Interim Vice Chancellor for Research Named Nuclear Engineering Department Head
J. Wesley Hines, the current interim vice chancellor for research at the University of Tennessee, Knoxville, and a nuclear engineering professor, has been appointed head of the UT Knoxville Department of Nuclear Engineering.
Hines will assume the department head role on or before January 1, 2012, once the university has concluded a successful national search for a permanent vice chancellor for research. Hines was named the interim vice chancellor for research in 2010. He previously served as the interim associate dean for research and technology for the UT Knoxville College of Engineering from 2008 to 2009.
Hines attended the Naval Nuclear Power School in Orlando, Florida in 1986 and worked as a US Naval Officer on naval nuclear submarines from 1987 to 1990. He started his career at UT Knoxville in the nuclear engineering department in 1995 as a research assistant professor. In 2005, Hines was promoted to professor in the nuclear engineering department.
Hines has earned numerous recognitions from the university and the College of Engineering, including the Chancellor’s Research Award in 2007, the COE Research Fellow Award in 2006, the Moses E. and Mayme Brooks Distinguished Professor Award in 2005, the College of Engineering Teaching Fellow Award in 2005, and the Allen & Hoshall Engineering Faculty Award in 2002.

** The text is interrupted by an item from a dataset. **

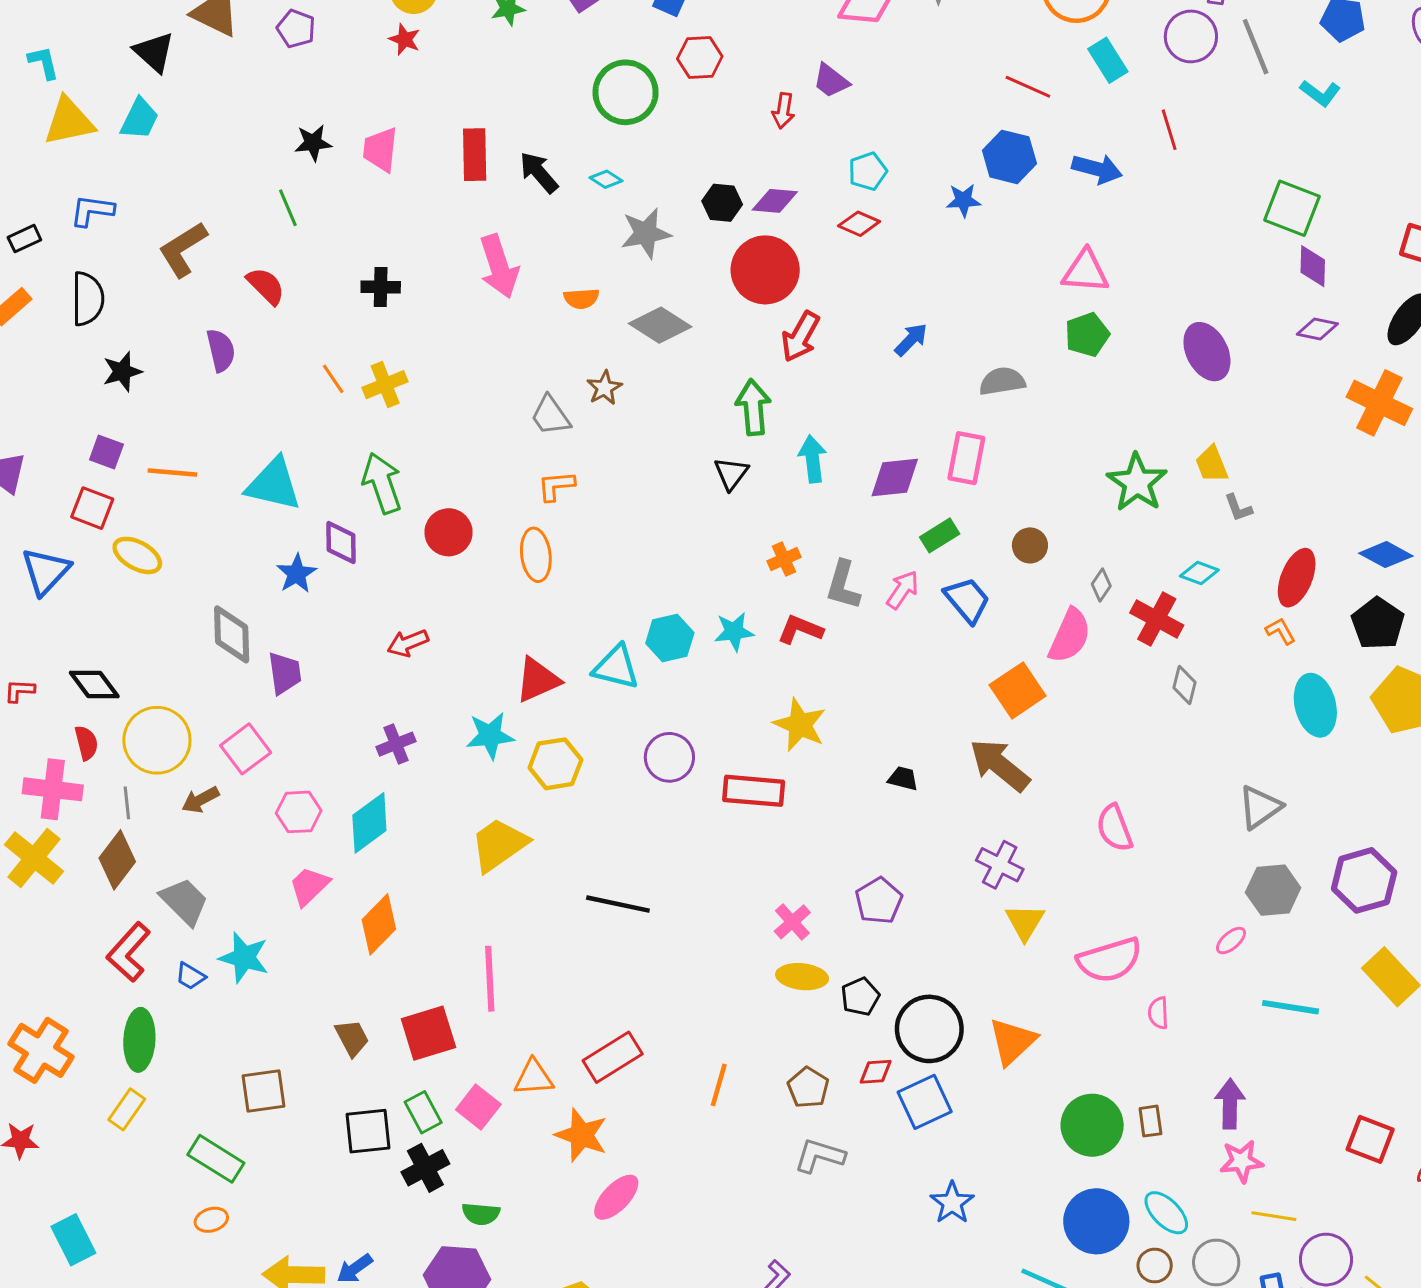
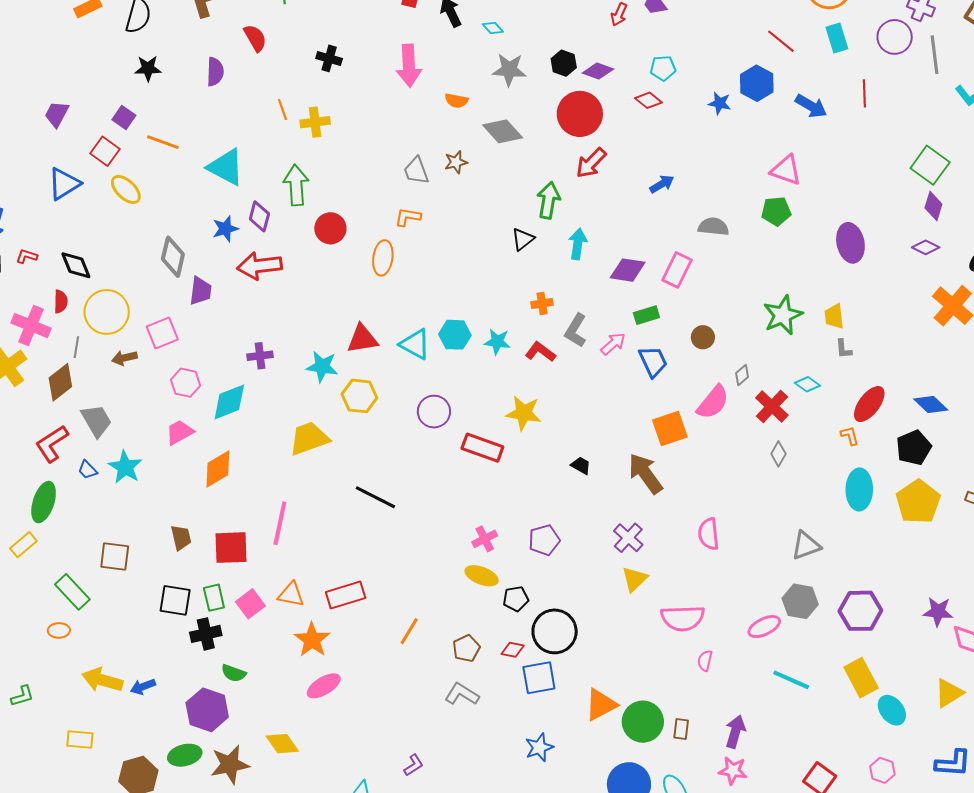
red arrow: (408, 643) -> (260, 266), moved, size x1.6
yellow star: (800, 725) -> (524, 413), turned -30
pink ellipse: (1231, 941) -> (764, 627), size x1.5
orange triangle: (1012, 1041) -> (601, 705), moved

Hines’s research areas include applied artificial intelligence, surveillance and diagnostics, instrumentation and controls, modeling and simulation, and maintenance and reliability engineering. He currently serves as the director of the college’s Reliability and Maintainability Engineering Program, which offers an interdepartmental MS degree in reliability and maintainability engineering through a joint relationship between the engineering college and the Department of Statistics, Operations and Management Science.
Hines will succeed H.L. (Lee) Dodds, who will continue as department head until the vice chancellor search is successfully concluded. Dodds, who has been an nuclear engineering faculty member for thirty-five years—including fifteen years serving as the nuclear engineering department head—plans to retire December 31, 2011. The nuclear engineering department is currently ranked ninth in the nation by U.S. News and World Report and has experienced dramatic increases in enrollment due to renewed interest in the nuclear engineering profession.
Hines received a BS in electrical engineering from Ohio University, Athens, in 1985, an MS in nuclear engineering and an MBA from Ohio State University in 1992, and a PhD in nuclear engineering from Ohio State University in 1994.